E-commerce benchmarking

Benchmarking is a technique used by businesses to measure the performance of various functions, such as operating a division's desktops, and the cost of supporting those functions. E-commerce benchmarking is used to help companies compare the costs and performance of their online operations with those of other companies.

We've all used benchmarks - those handy points of reference from which we measure or judge our personal and professional successes. And in the business world, benchmarking has long been a useful evaluation tool. After all, you simply can't know how well your company is doing unless you have something you can compare it with.
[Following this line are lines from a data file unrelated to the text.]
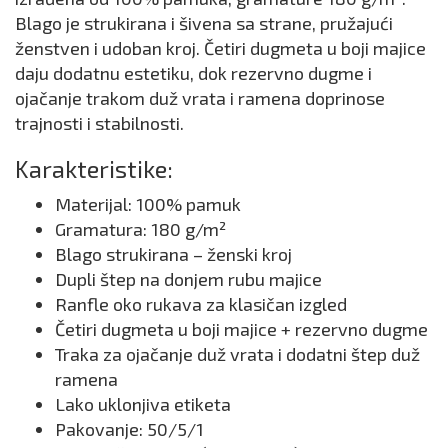
Blago je strukirana i šivena sa strane, pružajući
ženstven i udoban kroj. Četiri dugmeta u boji majice
daju dodatnu estetiku, dok rezervno dugme i
ojačanje trakom duž vrata i ramena doprinose
trajnosti i stabilnosti.
Karakteristike:
Materijal: 100% pamuk
Gramatura: 180 g/m²
Blago strukirana – ženski kroj
Dupli štep na donjem rubu majice
Ranfle oko rukava za klasičan izgled
Četiri dugmeta u boji majice + rezervno dugme
Traka za ojačanje duž vrata i dodatni štep duž
ramena
Lako uklonjiva etiketa
Pakovanje: 50/5/1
But the advent of the Internet age has produced a whole new way of doing business. When companies first began to make their transitions to the Web, their main concern was getting operations up and running.

Once that's accomplished, e-commerce operations need a system to measure whether they're meeting their goals and to see how their performance compares with that of competitors. Traditional business benchmarks won't work because they're based on entirely different core processes.

Know your goal

"It's useful to understand where you want to go," says Steve Johnson, codirector of the e-commerce program at Andersen Consulting. Organisations need to "find target audiences that they're trying to communicate with and then, with regard to each of those target audiences, what are your specific objectives in terms of the outcomes you're trying to achieve? And then that should lead you to a system of relevant benchmarks."

But because there isn't much of an historical record regarding e-commerce performance, that's no simple task.

"All the concepts and principles of e-commerce are still not set," explains Mark Czarnecki, president of The Benchmarking Network, an organisation that runs and monitors benchmarks among companies.

Normally, there's a set of "anchors" that companies can rely on when they do benchmarking - a defined measure of performance, such as transactions per second or monthly sales, Czarnecki says.

"Defining it means there's some kind of stable business process. With e-commerce, there's not a stable business process," he adds.

The top priority for electronic businesses is turning a profit, says Jim Sample, a consultant at Compass America. "The drive towards profitability then trickles back to having to put in some traditional measurement system," he says.

Johnson agrees. "The most urgent priorities with most of the dotcom businesses [had been] to just get out there and launch," he says. "But it's quite clear that there's much more attention now on performance. So I think benchmarking is going to become a fairly useful and important tool in helping companies that are going to survive this [dotcom] shakeout to really focus on the things that make a difference to their business."

That includes going beyond measuring just Web site traffic and revenue to profit-centred benchmarking, Johnson says.

Profitability is certainly crucial, but it's not the only important benchmark for companies to set for their e-commerce operations. Web site activity is another key benchmark that businesses would be wise to monitor.

"One of the big challenges that companies face today is trying to determine how much time a customer or a viewer is spending at the Web site, associated with how much revenue they're generating," Sample said.

United Parcel Service is one bricks-and-mortar company that's been particularly successful at developing its electronic business. It's been benchmarking its online tracking service every December since the site was launched in 1994.

In December 1995, UPS, in the US, received 100,000 online tracking requests. By last December, that figure had mushroomed to 3.3 million online tracking requests a day, according to a UPS spokesman.

Having a benchmark in place to measure those requests has helped keep UPS at the forefront of its e-commerce race with rivals such as Federal Express and DHL Worldwide Express.

"Online tracking requests are certainly a very important benchmark that we look at, because it's probably the most widely used information that our customers access," says Steve Holmes, a spokesman for UPS.

John Sommerfield, director of corporate communications at Charles Schwab & Co, says his organisation also sees Web traffic as an important benchmark for its e-commerce group.

"For instance, several years ago, we went through a Web page redesign because people were less interested in visual richness of content versus availability and the speed at which a screen pops up. So we responded to that. And the number of page views has doubled in six months, but the number of hits has gone down by half, because it takes fewer hits on the server to bring up a piece of graphic."

But before a company can even begin to devise its benchmarks, it must first examine its core business processes, says Czarnecki. Those include developing and selling products and services to Web customers and running an organisation's online operations as efficiently as possible.

Once those core processes have been determined, companies need to figure out how much those processes are costing them. Then, based on that information, businesses can compare their cost structures to those of other companies and evaluate their own performance over time.